[EXCERPTED DATA Boundary: Start]

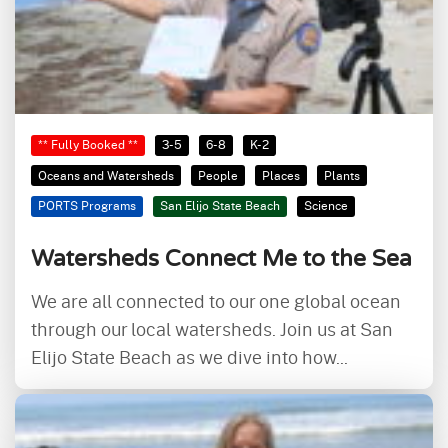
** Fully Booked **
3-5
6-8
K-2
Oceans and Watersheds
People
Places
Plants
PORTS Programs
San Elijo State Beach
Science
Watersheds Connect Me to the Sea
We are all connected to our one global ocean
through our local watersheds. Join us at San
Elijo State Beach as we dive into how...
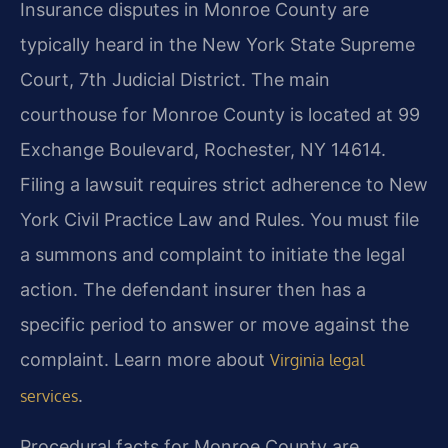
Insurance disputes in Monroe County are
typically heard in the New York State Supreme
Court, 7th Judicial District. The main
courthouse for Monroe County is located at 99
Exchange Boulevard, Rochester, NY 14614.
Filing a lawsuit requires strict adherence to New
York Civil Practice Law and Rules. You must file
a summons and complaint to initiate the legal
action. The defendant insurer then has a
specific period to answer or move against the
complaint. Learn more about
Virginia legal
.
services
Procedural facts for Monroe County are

[EXCERPTED DATA Boundary: End]
[EXCERPTED DATA Boundary: Start]

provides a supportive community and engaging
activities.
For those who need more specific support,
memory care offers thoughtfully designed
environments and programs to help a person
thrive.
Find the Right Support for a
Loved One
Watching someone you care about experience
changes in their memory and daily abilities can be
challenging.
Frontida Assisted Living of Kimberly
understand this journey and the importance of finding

[EXCERPTED DATA Boundary: End]
[EXCERPTED DATA Boundary: Start]

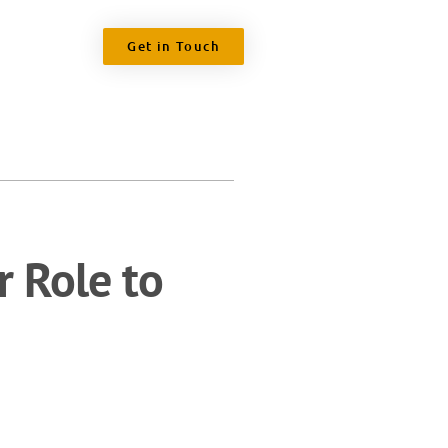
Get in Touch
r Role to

[EXCERPTED DATA Boundary: End]

→ **WHAT THE TASK ASKS**: Retype exactly the lines of the data above that fall between the line with "Virginia legal" and the line with "Procedural facts for Monroe County are", inclusive, and add nothing.

→ **RESPONSE**:
Virginia legal
.
services
Procedural facts for Monroe County are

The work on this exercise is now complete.